Kamis, Juni 04, 2009

Mereduksi Kebosanan

Menulis lagi.

Oke, apa yang anda, eh, maaf, elo harapkan hari ini? Gue mengharapkan hari ini berjalan lucu. Ha. Sebenarnya jujur aje dah, gue punya tugas kritik seni yang harus dikerjain, tapi setelah 3 jam nggak jelas di depan komputer, gue memilih untuk onlen dan menggampar dunia maya. Lalu, voila! Nikmati saja.

Apa yang lo pikirkan kalo menghadapi kata PAPAN KENYATAAN? Tadi malem Iqi nanya itu ke gue, Danuh, Arif, dan Aul. Di sela-sela tawa sebagai pertanda ketidakseriusan kami dalam mendisplay pameran di CMNK untuk malam ini.

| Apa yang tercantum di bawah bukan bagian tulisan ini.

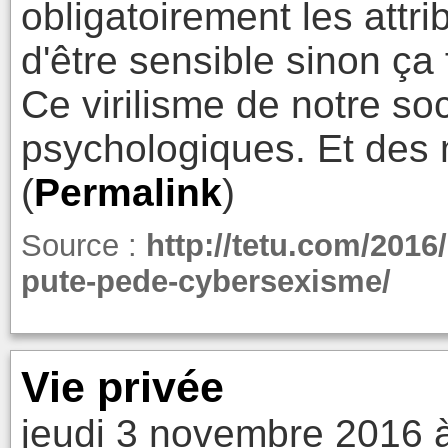
obligatoirement les attribu
d'être sensible sinon ça 
Ce virilisme de notre soc
psychologiques. Et des 
(
Permalink
)
Source :
http://tetu.com/2016
pute-pede-cybersexisme/
Vie privée
jeudi 3 novembre 2016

Jawaban gue? Papan MDF buat alas gambar.
Danuh? Papan skor pertandingan sepak bola.
Arif? Arif nggak jawab, keburu tua, jadi akhirnya gue dan Danuh yang mengutarakan isi hati Arif untuk menjawab pertanyaan ini. Suatu hal yang tidak akan pernah sempat ia sampaikan sampai akhir hayatnya. Tenang Rip, kami masih peduli padamu sampai kapan-kapan.
Aul? Gue lagi di WC waktu Aul ngejawab. Bukannya Aul nggak penting, tapi apa yang udah berada di ujung tanduk adalah yang paling penting.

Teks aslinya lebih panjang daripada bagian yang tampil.